Der Deutsche Pflegeverband als politisches Sprachrohr der Pflege hat bereits vor über 10 Jahren die Einführung der generalistischen Ausbildung erstmals gefordert.

Was genau wurde reformiert?

Die drei bisher komplett getrennten Ausbildungsberufe in der Pflege werden im Zuge der Reform zusammengeführt. Konkret bedeutet das eine gemeinsame (generalistische) Ausbildung für die Dauer von zwei Jahren mit anschließender Wahlmöglichkeit im dritten und letzten Ausbildungsjahr zwischen dem generalistischen Abschluss oder einem Abschluss in den Bereichen Kinderkranken- bzw. Altenpflege.

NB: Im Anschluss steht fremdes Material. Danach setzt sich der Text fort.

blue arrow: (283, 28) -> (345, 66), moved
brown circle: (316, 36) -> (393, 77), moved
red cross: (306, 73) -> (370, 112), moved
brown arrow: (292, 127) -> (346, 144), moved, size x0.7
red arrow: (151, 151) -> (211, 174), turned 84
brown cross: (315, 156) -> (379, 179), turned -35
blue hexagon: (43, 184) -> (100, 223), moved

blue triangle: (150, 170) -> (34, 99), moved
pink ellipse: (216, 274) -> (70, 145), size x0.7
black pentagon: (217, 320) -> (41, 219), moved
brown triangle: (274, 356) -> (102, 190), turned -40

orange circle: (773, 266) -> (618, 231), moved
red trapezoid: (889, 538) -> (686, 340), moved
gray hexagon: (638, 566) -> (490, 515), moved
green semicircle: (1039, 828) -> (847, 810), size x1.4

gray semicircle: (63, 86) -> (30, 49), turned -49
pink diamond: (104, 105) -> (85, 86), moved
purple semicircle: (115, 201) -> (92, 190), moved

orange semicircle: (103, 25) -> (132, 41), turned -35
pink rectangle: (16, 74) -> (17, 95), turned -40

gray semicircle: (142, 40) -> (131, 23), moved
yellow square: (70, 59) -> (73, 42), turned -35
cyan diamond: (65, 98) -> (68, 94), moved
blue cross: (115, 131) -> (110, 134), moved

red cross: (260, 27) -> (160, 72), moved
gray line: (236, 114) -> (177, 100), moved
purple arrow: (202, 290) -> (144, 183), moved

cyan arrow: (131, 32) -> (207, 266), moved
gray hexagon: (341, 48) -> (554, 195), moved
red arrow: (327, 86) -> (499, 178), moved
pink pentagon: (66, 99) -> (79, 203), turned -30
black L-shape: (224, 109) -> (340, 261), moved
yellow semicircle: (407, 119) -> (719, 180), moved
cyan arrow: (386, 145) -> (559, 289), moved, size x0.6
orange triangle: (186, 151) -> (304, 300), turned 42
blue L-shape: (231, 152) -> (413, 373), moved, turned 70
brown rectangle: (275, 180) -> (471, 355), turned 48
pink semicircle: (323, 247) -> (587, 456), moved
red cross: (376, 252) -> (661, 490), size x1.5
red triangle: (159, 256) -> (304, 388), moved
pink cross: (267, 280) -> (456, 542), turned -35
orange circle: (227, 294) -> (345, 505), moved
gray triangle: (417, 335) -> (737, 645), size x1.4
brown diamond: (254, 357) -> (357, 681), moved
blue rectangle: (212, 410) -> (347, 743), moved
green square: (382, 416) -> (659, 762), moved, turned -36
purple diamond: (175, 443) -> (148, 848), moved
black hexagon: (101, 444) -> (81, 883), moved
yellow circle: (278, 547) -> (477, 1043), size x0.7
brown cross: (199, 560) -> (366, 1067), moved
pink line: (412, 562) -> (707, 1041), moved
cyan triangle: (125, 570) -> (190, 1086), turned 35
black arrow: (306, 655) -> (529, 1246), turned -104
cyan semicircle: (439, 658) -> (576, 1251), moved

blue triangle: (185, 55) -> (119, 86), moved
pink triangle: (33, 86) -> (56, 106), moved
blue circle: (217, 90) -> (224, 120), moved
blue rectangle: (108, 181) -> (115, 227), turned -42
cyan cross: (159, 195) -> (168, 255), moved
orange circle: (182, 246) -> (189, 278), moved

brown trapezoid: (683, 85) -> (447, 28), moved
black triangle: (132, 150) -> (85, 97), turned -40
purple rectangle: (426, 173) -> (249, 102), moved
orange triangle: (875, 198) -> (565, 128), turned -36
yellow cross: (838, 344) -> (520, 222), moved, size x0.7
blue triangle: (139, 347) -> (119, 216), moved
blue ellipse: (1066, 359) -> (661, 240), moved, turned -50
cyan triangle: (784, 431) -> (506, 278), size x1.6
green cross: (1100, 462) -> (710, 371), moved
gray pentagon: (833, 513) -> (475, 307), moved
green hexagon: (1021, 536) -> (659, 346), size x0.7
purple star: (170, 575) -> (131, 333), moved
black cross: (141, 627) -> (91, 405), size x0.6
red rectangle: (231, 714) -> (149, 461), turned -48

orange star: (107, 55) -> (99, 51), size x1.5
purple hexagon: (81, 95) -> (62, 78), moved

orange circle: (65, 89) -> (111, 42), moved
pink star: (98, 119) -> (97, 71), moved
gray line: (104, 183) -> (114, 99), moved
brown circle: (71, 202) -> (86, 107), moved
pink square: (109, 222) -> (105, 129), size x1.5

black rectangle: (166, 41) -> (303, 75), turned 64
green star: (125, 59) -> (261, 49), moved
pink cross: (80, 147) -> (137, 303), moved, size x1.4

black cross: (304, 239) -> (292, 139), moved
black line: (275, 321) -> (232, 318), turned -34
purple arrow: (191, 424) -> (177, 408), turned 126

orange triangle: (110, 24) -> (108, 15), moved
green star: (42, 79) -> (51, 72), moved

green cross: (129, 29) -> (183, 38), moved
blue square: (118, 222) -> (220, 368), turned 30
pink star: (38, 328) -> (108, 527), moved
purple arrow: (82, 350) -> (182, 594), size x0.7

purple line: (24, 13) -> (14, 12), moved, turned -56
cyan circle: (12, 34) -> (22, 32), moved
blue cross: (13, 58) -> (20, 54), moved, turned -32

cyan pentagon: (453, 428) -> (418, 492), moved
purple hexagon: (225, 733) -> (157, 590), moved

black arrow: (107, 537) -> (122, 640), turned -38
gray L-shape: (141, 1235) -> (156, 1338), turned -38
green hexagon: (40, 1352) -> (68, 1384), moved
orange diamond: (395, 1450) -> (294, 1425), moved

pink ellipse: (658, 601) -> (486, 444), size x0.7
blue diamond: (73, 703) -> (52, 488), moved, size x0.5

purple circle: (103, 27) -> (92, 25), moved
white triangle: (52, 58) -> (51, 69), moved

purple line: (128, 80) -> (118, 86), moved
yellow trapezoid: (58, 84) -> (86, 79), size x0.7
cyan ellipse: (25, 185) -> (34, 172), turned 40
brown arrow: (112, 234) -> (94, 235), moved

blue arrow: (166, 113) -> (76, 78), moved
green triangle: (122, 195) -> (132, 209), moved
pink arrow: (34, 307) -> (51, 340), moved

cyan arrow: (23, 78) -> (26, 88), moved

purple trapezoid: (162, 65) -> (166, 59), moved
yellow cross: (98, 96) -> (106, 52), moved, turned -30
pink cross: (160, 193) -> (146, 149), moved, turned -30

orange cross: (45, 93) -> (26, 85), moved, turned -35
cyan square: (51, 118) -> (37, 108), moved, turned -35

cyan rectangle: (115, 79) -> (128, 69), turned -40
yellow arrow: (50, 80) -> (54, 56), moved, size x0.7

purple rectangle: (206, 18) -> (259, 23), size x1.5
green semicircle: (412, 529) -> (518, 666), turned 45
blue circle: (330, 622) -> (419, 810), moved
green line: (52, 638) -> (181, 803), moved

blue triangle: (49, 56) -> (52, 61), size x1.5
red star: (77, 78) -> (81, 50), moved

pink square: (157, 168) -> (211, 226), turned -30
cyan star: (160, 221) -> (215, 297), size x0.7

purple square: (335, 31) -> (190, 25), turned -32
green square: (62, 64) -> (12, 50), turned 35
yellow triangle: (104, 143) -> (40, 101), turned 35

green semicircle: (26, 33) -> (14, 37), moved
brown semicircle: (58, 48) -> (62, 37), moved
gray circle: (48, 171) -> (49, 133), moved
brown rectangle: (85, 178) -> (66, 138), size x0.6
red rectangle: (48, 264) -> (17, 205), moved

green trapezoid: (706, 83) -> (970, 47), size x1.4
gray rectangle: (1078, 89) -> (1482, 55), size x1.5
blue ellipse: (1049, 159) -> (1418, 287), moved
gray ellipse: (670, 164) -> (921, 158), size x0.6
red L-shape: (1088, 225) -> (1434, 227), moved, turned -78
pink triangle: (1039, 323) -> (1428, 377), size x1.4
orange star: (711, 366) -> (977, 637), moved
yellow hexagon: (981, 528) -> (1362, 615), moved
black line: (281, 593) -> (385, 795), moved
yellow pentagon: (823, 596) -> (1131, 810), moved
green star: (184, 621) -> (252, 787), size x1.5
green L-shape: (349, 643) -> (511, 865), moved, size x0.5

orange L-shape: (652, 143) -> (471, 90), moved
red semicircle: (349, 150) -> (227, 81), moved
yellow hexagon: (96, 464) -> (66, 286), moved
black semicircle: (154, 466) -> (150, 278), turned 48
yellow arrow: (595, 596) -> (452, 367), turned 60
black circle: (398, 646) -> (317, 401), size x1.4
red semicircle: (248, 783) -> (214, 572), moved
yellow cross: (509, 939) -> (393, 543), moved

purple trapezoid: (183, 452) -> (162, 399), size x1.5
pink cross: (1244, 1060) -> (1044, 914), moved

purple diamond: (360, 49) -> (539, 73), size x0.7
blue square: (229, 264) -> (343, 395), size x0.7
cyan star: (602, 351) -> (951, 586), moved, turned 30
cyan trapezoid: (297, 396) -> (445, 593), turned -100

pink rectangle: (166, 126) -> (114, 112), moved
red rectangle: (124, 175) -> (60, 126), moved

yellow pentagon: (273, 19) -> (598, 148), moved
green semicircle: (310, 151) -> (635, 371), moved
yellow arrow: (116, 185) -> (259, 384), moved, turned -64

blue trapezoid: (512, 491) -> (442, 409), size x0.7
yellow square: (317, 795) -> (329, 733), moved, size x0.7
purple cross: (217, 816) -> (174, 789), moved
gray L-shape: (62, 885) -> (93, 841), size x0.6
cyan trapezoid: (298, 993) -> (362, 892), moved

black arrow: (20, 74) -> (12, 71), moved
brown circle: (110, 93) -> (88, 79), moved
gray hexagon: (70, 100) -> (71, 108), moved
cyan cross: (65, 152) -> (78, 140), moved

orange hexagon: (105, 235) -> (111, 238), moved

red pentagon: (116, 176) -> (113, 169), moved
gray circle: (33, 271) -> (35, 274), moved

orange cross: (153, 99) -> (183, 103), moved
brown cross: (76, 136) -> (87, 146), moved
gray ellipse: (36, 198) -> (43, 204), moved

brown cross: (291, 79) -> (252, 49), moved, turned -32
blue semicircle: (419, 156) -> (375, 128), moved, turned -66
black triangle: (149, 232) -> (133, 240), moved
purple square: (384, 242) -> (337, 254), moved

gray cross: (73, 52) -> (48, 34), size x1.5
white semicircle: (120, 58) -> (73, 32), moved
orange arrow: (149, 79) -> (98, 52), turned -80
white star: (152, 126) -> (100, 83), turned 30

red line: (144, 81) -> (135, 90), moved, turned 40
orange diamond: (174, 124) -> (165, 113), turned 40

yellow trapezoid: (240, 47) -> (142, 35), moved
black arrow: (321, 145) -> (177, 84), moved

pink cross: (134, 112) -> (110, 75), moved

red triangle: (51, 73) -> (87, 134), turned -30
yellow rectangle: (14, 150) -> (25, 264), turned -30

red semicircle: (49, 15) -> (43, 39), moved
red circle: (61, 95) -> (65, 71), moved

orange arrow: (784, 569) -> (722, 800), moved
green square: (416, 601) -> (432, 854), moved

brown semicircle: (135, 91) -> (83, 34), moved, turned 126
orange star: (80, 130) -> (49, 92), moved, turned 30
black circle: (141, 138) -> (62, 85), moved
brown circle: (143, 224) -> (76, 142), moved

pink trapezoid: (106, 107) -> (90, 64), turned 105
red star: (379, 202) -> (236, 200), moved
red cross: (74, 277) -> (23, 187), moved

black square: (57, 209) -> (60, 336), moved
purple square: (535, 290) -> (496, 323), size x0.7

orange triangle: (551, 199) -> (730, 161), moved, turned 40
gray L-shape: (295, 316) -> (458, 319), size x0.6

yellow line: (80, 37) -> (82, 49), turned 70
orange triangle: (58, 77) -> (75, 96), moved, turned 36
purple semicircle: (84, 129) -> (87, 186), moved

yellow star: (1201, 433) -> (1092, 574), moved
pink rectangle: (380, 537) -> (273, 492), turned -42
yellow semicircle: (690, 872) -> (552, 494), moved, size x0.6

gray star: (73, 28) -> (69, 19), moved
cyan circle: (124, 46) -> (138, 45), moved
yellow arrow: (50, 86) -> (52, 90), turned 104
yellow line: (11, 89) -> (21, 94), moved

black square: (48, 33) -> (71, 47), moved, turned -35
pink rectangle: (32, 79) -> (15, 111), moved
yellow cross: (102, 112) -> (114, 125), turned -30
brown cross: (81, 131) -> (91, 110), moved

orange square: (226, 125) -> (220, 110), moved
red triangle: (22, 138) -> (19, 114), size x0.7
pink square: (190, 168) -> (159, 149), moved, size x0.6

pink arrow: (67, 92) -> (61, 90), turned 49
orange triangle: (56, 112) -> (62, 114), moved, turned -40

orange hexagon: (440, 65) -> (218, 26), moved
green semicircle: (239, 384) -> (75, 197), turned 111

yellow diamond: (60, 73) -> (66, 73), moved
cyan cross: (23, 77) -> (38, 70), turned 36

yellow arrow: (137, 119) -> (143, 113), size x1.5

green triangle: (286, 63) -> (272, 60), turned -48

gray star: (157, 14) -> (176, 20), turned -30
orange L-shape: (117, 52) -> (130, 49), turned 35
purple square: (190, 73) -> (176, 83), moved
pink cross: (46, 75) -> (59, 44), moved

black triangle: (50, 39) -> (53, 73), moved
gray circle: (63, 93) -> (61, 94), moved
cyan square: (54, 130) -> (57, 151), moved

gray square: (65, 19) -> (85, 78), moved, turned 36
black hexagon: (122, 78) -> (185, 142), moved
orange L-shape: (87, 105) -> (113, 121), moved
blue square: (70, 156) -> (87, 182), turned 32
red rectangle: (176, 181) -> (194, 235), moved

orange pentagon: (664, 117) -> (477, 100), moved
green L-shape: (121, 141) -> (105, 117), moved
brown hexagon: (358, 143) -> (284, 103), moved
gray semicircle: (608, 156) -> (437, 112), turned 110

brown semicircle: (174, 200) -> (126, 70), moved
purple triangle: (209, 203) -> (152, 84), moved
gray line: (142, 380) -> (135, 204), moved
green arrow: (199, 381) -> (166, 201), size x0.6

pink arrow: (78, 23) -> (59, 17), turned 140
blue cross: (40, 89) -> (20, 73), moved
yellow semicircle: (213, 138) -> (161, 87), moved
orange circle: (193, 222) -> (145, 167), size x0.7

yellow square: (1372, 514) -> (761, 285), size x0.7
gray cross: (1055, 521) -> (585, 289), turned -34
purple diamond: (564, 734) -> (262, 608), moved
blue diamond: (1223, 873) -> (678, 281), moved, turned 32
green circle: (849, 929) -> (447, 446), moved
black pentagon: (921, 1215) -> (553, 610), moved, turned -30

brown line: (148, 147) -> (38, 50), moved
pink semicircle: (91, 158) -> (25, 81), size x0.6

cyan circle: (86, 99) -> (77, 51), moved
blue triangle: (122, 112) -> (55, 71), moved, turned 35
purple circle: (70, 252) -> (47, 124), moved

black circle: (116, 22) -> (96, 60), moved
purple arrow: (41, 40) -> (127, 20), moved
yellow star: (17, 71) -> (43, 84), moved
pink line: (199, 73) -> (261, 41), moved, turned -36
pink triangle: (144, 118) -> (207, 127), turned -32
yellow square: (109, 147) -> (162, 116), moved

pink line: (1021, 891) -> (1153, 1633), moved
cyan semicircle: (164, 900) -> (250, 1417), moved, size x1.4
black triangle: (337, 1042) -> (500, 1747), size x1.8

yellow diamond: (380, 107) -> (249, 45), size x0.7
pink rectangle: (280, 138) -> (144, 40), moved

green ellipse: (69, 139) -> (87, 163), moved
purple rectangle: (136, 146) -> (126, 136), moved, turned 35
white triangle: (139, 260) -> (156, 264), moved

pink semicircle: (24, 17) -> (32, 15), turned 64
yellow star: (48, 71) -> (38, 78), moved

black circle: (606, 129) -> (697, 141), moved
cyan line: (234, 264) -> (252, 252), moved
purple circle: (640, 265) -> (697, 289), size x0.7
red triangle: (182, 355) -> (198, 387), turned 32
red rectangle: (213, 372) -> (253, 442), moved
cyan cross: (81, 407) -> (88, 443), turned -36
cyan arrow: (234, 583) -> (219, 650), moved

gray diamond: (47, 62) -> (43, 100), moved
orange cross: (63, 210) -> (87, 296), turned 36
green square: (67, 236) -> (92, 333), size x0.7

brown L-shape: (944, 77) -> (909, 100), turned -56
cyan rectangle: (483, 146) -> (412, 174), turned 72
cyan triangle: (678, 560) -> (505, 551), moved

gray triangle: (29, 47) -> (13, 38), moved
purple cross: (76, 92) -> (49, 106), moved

In Teilzeit soll die Ausbildung maximal fünf Jahre dauern. Das bislang in manchen Bundesländern noch erhobene Schulgeld wird komplett entfallen. Voraussetzung für eine Pflegeausbildung ist ein mittlerer Schulabschluss oder ein Hauptschulabschluss mit abgeschlossener Berufsausbildung. Neu eingeführt wird eine Pflegeausbildung an Hochschulen. Das Studium dauert drei Jahre und soll unter anderem ein vertieftes Wissen über Grundlagen der Pflegewissenschaft vermitteln.

Warum ist die Reform nötig?

Wohingegen früher in Altenpflegeeinrichtungen hochbetagte, aber ansonsten gesunde Menschen versorgt wurden und in Krankenhäusern geriatrische Krankheitsbilder zur Ausnahme gehörten, hat sich das Verhältnis mittlerweile gewandelt. In Altenheimen wohnen zunehmend Personen mit mehreren chronischen und schweren Erkrankungen und in Krankenhäusern hat die Anzahl der Patienten über 65 Jahre zugenommen mit weiter steigender Tendenz.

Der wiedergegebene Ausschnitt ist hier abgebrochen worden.